[Opening Materials provided section]

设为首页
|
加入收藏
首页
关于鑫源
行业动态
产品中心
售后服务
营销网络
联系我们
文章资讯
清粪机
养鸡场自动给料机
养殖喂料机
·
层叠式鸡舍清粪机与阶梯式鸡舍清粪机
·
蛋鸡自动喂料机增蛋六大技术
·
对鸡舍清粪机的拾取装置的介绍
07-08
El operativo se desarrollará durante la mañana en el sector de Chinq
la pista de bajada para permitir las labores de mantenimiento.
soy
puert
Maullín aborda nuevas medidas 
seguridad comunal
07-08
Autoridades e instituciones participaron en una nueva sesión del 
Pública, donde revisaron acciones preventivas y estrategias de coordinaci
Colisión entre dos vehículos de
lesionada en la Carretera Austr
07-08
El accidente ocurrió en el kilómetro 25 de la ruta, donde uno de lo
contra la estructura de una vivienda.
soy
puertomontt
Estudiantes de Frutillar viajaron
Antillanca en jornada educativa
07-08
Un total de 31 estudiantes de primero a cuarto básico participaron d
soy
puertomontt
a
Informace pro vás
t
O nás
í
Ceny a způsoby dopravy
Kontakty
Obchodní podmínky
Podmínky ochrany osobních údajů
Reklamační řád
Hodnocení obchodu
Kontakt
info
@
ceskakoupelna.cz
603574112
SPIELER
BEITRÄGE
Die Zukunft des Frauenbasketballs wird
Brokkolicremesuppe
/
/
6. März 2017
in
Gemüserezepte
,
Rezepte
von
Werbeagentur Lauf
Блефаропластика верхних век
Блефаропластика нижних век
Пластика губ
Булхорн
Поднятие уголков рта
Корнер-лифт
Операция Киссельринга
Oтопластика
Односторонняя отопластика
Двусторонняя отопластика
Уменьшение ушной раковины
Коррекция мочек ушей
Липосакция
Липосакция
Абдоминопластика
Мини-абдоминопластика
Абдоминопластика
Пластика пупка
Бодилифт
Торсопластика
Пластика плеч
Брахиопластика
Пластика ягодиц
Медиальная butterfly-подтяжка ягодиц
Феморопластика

[Closing Materials provided section]

The problem — Write down the entire listing above verbatim.

Your solution —
设为首页
|
加入收藏
首页
关于鑫源
行业动态
产品中心
售后服务
营销网络
联系我们
文章资讯
清粪机
养鸡场自动给料机
养殖喂料机
·
层叠式鸡舍清粪机与阶梯式鸡舍清粪机
·
蛋鸡自动喂料机增蛋六大技术
·
对鸡舍清粪机的拾取装置的介绍
07-08
El operativo se desarrollará durante la mañana en el sector de Chinq
la pista de bajada para permitir las labores de mantenimiento.
soy
puert
Maullín aborda nuevas medidas 
seguridad comunal
07-08
Autoridades e instituciones participaron en una nueva sesión del 
Pública, donde revisaron acciones preventivas y estrategias de coordinaci
Colisión entre dos vehículos de
lesionada en la Carretera Austr
07-08
El accidente ocurrió en el kilómetro 25 de la ruta, donde uno de lo
contra la estructura de una vivienda.
soy
puertomontt
Estudiantes de Frutillar viajaron
Antillanca en jornada educativa
07-08
Un total de 31 estudiantes de primero a cuarto básico participaron d
soy
puertomontt
a
Informace pro vás
t
O nás
í
Ceny a způsoby dopravy
Kontakty
Obchodní podmínky
Podmínky ochrany osobních údajů
Reklamační řád
Hodnocení obchodu
Kontakt
info
@
ceskakoupelna.cz
603574112
SPIELER
BEITRÄGE
Die Zukunft des Frauenbasketballs wird
Brokkolicremesuppe
/
/
6. März 2017
in
Gemüserezepte
,
Rezepte
von
Werbeagentur Lauf
Блефаропластика верхних век
Блефаропластика нижних век
Пластика губ
Булхорн
Поднятие уголков рта
Корнер-лифт
Операция Киссельринга
Oтопластика
Односторонняя отопластика
Двусторонняя отопластика
Уменьшение ушной раковины
Коррекция мочек ушей
Липосакция
Липосакция
Абдоминопластика
Мини-абдоминопластика
Абдоминопластика
Пластика пупка
Бодилифт
Торсопластика
Пластика плеч
Брахиопластика
Пластика ягодиц
Медиальная butterfly-подтяжка ягодиц
Феморопластика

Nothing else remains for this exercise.